### [Activity]
A verbatim transcript of the data below is required, images omitted.

### [Exercise data]
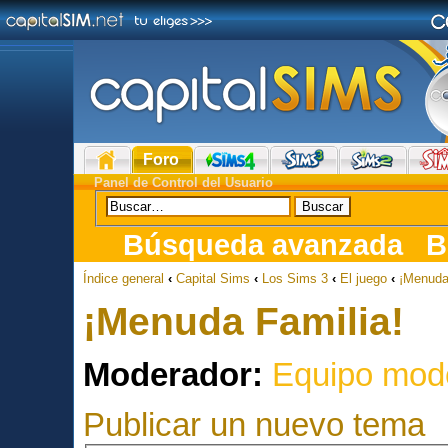
Foro
Panel de Control del Usuario
Búsqueda avanzada
B
Índice general
‹
Capital Sims
‹
Los Sims 3
‹
El juego
‹
¡Menuda
¡Menuda Familia!
Moderador:
Equipo mod
Publicar un nuevo tema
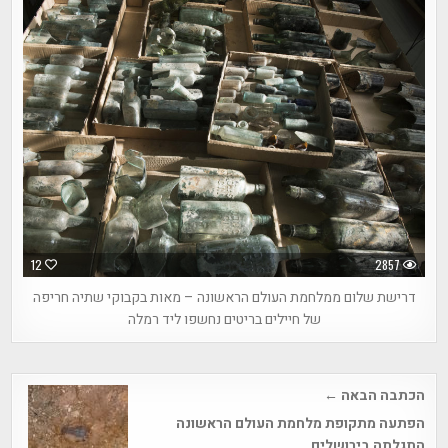
12
2857
דרישת שלום ממלחמת העולם הראשונה – מאות בקבוקי שתיה חריפה
של חיילים בריטים נחשפו ליד רמלה
Post
הכתבה הבאה ←
navigation
הפתעה מתקופת מלחמת העולם הראשונה
התגלתה בירושלים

### [Solved problem]
Foro
Panel de Control del Usuario
Búsqueda avanzada
B
Índice general
‹
Capital Sims
‹
Los Sims 3
‹
El juego
‹
¡Menuda
¡Menuda Familia!
Moderador:
Equipo mod
Publicar un nuevo tema
12
2857
דרישת שלום ממלחמת העולם הראשונה – מאות בקבוקי שתיה חריפה
של חיילים בריטים נחשפו ליד רמלה
Post
הכתבה הבאה ←
navigation
הפתעה מתקופת מלחמת העולם הראשונה
התגלתה בירושלים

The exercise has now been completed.